Janitorial work has never been the same.

The new product proved an instant hit and other entrepreneurs soon followed. One was soap-family scion William Wrigley Jr., a grammar-school dropout who promoted his Sweet 16 and Vassar-brand gums with saturation advertising and wacky dealer premiums such as nickel-plated slot machines and Iroquois hatchets.

By 1919, the year he mailed sample sticks to everyone listed in U.S. phone books, the Sultan of Spearmint was one of the nation's 10 wealthiest men, with a gumpire that extended from Catalina Island--bought sight unseen for $2 million--to Chicago's Wrigley Field, home of his Cubs.
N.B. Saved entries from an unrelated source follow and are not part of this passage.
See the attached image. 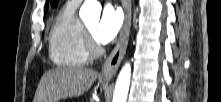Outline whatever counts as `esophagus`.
I'll list each match as a JSON object with an SVG mask.
<instances>
[{
	"mask_svg": "<svg viewBox=\"0 0 221 102\" xmlns=\"http://www.w3.org/2000/svg\"><path fill=\"white\" fill-rule=\"evenodd\" d=\"M123 5L125 8L124 25L121 30L120 37L116 46L114 47V49L107 57V59L105 60L102 66L100 77L103 79H111L115 76L128 45V39L131 27V0H124Z\"/></svg>",
	"mask_w": 221,
	"mask_h": 102,
	"instance_id": "1",
	"label": "esophagus"
}]
</instances>
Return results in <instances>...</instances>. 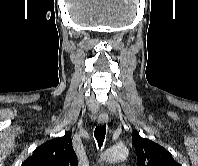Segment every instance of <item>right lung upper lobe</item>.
<instances>
[{"instance_id":"right-lung-upper-lobe-1","label":"right lung upper lobe","mask_w":198,"mask_h":166,"mask_svg":"<svg viewBox=\"0 0 198 166\" xmlns=\"http://www.w3.org/2000/svg\"><path fill=\"white\" fill-rule=\"evenodd\" d=\"M77 156L69 132L36 148L21 166H77Z\"/></svg>"}]
</instances>
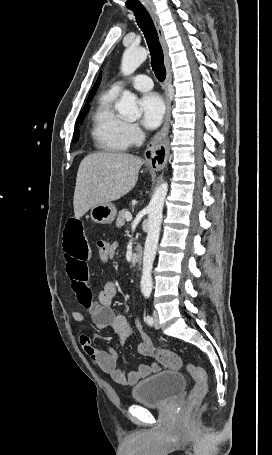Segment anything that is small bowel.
Instances as JSON below:
<instances>
[{
  "label": "small bowel",
  "mask_w": 272,
  "mask_h": 455,
  "mask_svg": "<svg viewBox=\"0 0 272 455\" xmlns=\"http://www.w3.org/2000/svg\"><path fill=\"white\" fill-rule=\"evenodd\" d=\"M117 248L118 245L116 243L109 245L111 258L116 254ZM63 249L71 288L79 306L85 313L90 315L98 329H111L117 335L119 342L123 344L131 333V327L126 318L121 314L115 313L112 308L113 298L117 293L116 284L111 280H106L98 299L94 300L92 296L88 270L91 250L80 219L71 218L66 223ZM82 310H74L72 312V318L77 324L84 322ZM137 328L142 336V342L138 346V353L143 357H151L154 352L152 341L139 322H137ZM79 342L91 360L103 372L109 374L114 382L121 386H132L160 370V365L154 362L150 365L141 364L136 370L125 373L118 368V354L115 350L111 348L105 350L97 349L93 346L91 339L85 334L79 337Z\"/></svg>",
  "instance_id": "obj_1"
}]
</instances>
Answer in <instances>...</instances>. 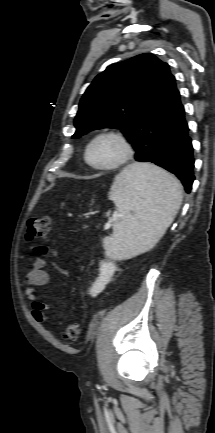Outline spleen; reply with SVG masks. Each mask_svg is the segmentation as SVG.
<instances>
[{
	"instance_id": "3e777b00",
	"label": "spleen",
	"mask_w": 215,
	"mask_h": 433,
	"mask_svg": "<svg viewBox=\"0 0 215 433\" xmlns=\"http://www.w3.org/2000/svg\"><path fill=\"white\" fill-rule=\"evenodd\" d=\"M109 199L116 205L106 255L131 258L152 249L173 222L182 202L180 183L153 164L134 163L115 178Z\"/></svg>"
}]
</instances>
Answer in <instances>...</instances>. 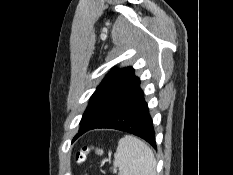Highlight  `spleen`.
I'll return each instance as SVG.
<instances>
[{"mask_svg": "<svg viewBox=\"0 0 233 175\" xmlns=\"http://www.w3.org/2000/svg\"><path fill=\"white\" fill-rule=\"evenodd\" d=\"M113 164L119 169L118 175H156L153 151L143 141L131 135L119 140Z\"/></svg>", "mask_w": 233, "mask_h": 175, "instance_id": "obj_1", "label": "spleen"}]
</instances>
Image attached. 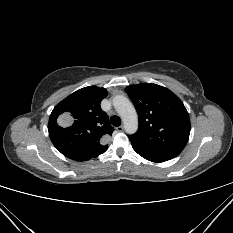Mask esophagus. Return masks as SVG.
Returning <instances> with one entry per match:
<instances>
[{"label": "esophagus", "mask_w": 233, "mask_h": 233, "mask_svg": "<svg viewBox=\"0 0 233 233\" xmlns=\"http://www.w3.org/2000/svg\"><path fill=\"white\" fill-rule=\"evenodd\" d=\"M116 130L118 132H122L124 130V127L123 126H118V127H116Z\"/></svg>", "instance_id": "34e87169"}]
</instances>
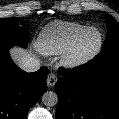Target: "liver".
Listing matches in <instances>:
<instances>
[{
  "label": "liver",
  "instance_id": "liver-1",
  "mask_svg": "<svg viewBox=\"0 0 119 119\" xmlns=\"http://www.w3.org/2000/svg\"><path fill=\"white\" fill-rule=\"evenodd\" d=\"M30 56L31 52L23 48L14 46L10 49V57L14 60V62L18 63L19 65L26 59L30 58Z\"/></svg>",
  "mask_w": 119,
  "mask_h": 119
}]
</instances>
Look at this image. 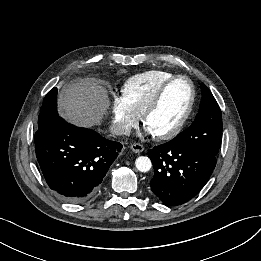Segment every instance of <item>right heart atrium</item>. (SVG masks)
Here are the masks:
<instances>
[{
  "mask_svg": "<svg viewBox=\"0 0 261 261\" xmlns=\"http://www.w3.org/2000/svg\"><path fill=\"white\" fill-rule=\"evenodd\" d=\"M111 114L112 128L118 134H128L139 121V115L131 108L122 95L114 96Z\"/></svg>",
  "mask_w": 261,
  "mask_h": 261,
  "instance_id": "right-heart-atrium-1",
  "label": "right heart atrium"
}]
</instances>
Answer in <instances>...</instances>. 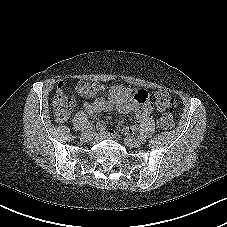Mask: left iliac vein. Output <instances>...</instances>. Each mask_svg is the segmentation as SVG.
<instances>
[{"mask_svg":"<svg viewBox=\"0 0 227 227\" xmlns=\"http://www.w3.org/2000/svg\"><path fill=\"white\" fill-rule=\"evenodd\" d=\"M124 141L130 147H139L143 144V141L140 138H133L130 136H126Z\"/></svg>","mask_w":227,"mask_h":227,"instance_id":"1","label":"left iliac vein"}]
</instances>
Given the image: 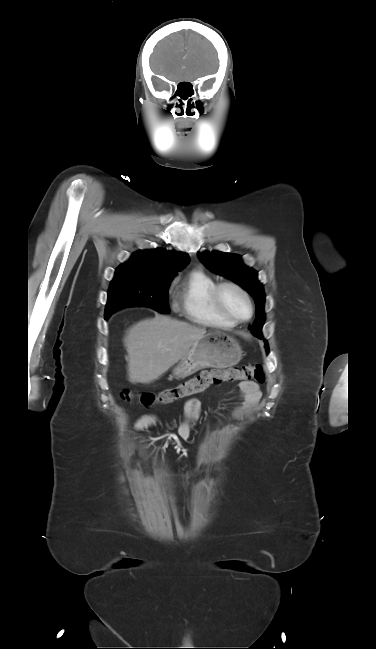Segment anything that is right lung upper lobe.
<instances>
[{"label":"right lung upper lobe","instance_id":"1","mask_svg":"<svg viewBox=\"0 0 376 649\" xmlns=\"http://www.w3.org/2000/svg\"><path fill=\"white\" fill-rule=\"evenodd\" d=\"M189 256L183 252L166 251L158 248L135 252L128 263H132L148 274L158 275L181 270L189 262Z\"/></svg>","mask_w":376,"mask_h":649}]
</instances>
Meanwhile, in New York, Baptist minister W.H. Mason was working on the first modern gumball machine, which he patented and turned over to his son, Ford, to manufacture. Ford Gum & Machine Co. soon began producing gumballs, too, and young Mason spent a decade perfecting ways to protect his candy from the unspeakable evil of moisture condensation inside the see-through glass globes.

"In the old days," he later told author Hendrickson, "a drop of water would ruin the colors of a barrel of gumballs." Once he invented his water-resistant glaze, however, "you (could) take a handful of treated gumballs and hold them under a running faucet without any color coming off."

Today, gum scientists work on equally important and urgently needed advances in gumdom, including gum in the shape of ants, gum that resembles a beeper and gum that comes in a tube with spiked hair that looks like Don King.

Additional ground-breaking developments include kosher gum (made without animal fats and overseen by a special gum rabbi) and the vaguely unsettling, liquid-centered Freshen-Up.

Gum chewers, of course, have devised their own innovations:

* Forensic dentist Skip Sperber once matched a used piece of cinnamon gum left on a dusty dresser at a San Diego murder scene to killer Patricia Beebe, whose missing filling created distinctive teeth marks.